Neural motion synthesis of locomotion, interaction, and manipulation
Abstract
Motion synthesis is a task to automatically generate realistic movements of characters according to the user instructions. To produce high-quality character animations,
data-driven approaches that learn from motion capture data have been widely adopted.
Promoted by the recent progress of deep neural networks, groundbreaking success has
also been achieved when combining deep learning techniques with the motion capture
data. Compared with traditional methods, deep neural network-based approaches can
synthesize controllable and high-quality motions with lower computing and memory
costs. While carrying these advantages, existing neural network-based approaches are
mainly targeted to locomotion control of humanoid characters. Meanwhile, there are
still many open challenges when synthesizing (1) non-human character motions, e.g.,
those of quadrupeds and (2) complex human motions such as interaction with the environment and manipulation of objects. For these reasons, in this thesis, we aim to
further investigate deep learning techniques for synthesizing complex motions including quadruped locomotion, humanoid-environment interactions and dexterous hand
manipulation.
We first introduce a Mode-Adaptive Neural Network structure for controlling
quadruped characters. This framework is composed of the motion prediction network
and the gating network. At each frame, the motion prediction network computes the
character state in the current frame given the state in the previous frame and the user-provided control signals. The gating network dynamically updates the weights of the
motion prediction network by selecting and blending a group of expert weights. Based
on such a mechanism, a specific combination of the experts only needs to focus on
learning a small subset of motions. Due to the increased flexibility, this framework can
be trained with unstructured dog motion capture data and synthesize quadruped motions with a wide variety of locomotion modes across both non-periodic and periodic
actions in real-time.
Secondly, we present a goal-directed controller Neural State Machine that can
produce both locomotion and close interaction motions between humanoid characters
and objects/environments. In addition to utilizing the gating structure proposed in the
previous work, we apply a control scheme that combines egocentric inference and
goal-centric inference to increase the precision of the interactions. To let characters
adapt to a wide range of geometry, we incorporate a volumetric representation for
understanding the environment and an efficient data augmentation scheme to randomly
switch the 3D geometry while maintaining the context of the original motion. We
demonstrate the versatility of our model with various scene interaction tasks such as
sitting on a chair, avoiding obstacles, opening and entering through a door, and carrying
objects generated in real-time just from a single model.

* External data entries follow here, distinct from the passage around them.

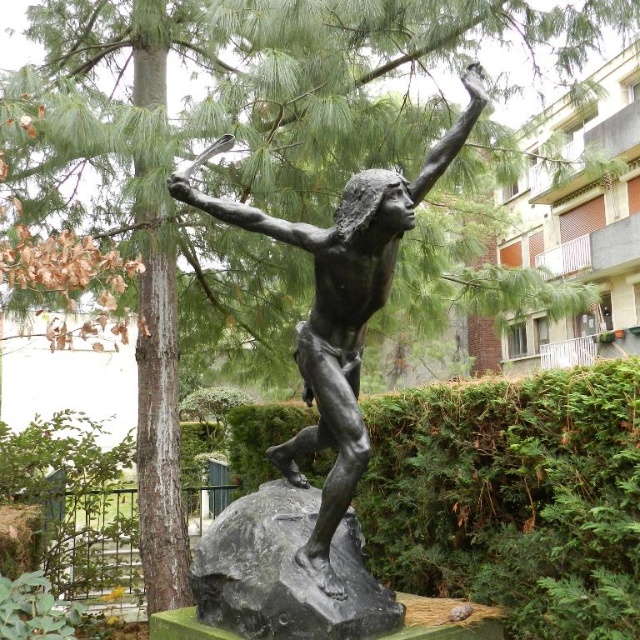 You are a landscape architect designing a garden pathway that needs to accommodate both visitors and a maintenance vehicle. The bronze statue at center and the black polished stone at center are key elements. Considering their heights, which object might pose a challenge for the vehicle to pass under if placed along the pathway?

The bronze statue at center has a greater height compared to the black polished stone at center, so it might pose a challenge for the maintenance vehicle to pass under if placed along the pathway.

You are an art student observing the bronze statue at center and the black polished stone at center in the park. If you want to take a photo that includes both objects, which one should you focus on first to ensure both are in sharp focus?

The bronze statue at center is closer to the viewer than the black polished stone at center, so you should focus on the bronze statue at center first to ensure both are in sharp focus.

You are a park visitor who wants to take a photo of the bronze statue at center without including the black polished stone at center in the background. Is it possible to do so based on their positions?

The bronze statue at center is located above the black polished stone at center, so you can angle your camera downward to capture the statue while avoiding the stone base in the background. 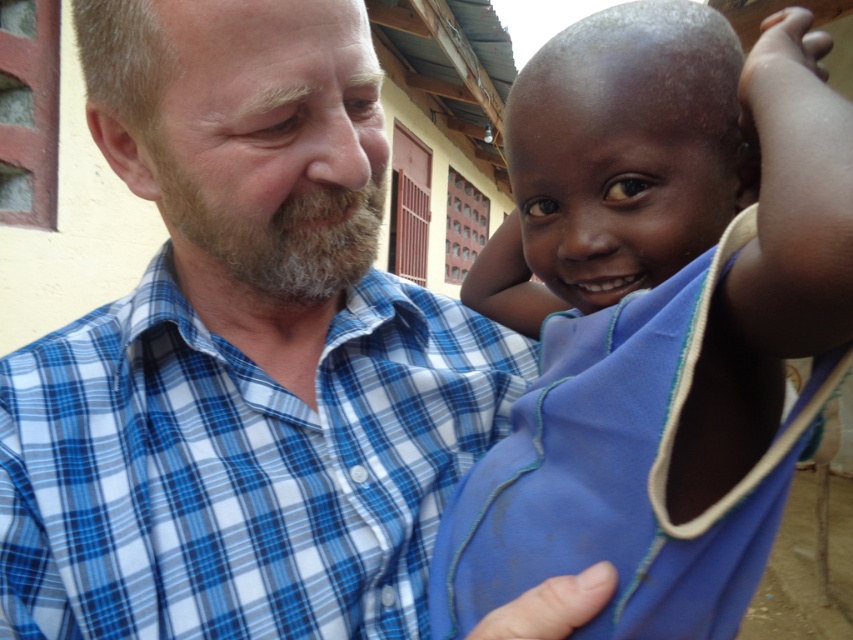 Who is higher up, blue fabric at right or blue plaid shirt at center?

blue fabric at right is higher up.

Is blue fabric at right positioned behind blue plaid shirt at center?

No, it is in front of blue plaid shirt at center.

Is point (712, 388) closer to camera compared to point (131, 627)?

That is True.

Identify the location of blue fabric at right. The image size is (853, 640). (656, 316).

Finally, we tackle the problem of in-hand manipulations where a ManipNet framework combined with a novel hand-object spatial representation is introduced to synthesize dexterous finger movements. The hand-object spatial representation combines
the global object shape as voxel occupancies with local geometric details as samples
of closest distances. At each frame, we provide the network with the current finger
pose, past and future trajectories, and the spatial representations extracted from these
trajectories. The network then predicts a new finger pose for the next frame as an autoregressive model. With a carefully chosen hand-centric coordinate system, we can
handle single-handed and two-handed motions in a unified framework. We demonstrate the network is able to synthesize a variety of finger gaits for grasping, in-hand
manipulation, and bimanual object handling on a rich set of novel shapes and functional tasks by only training on a small number of primitive shapes and kitchenware
objects.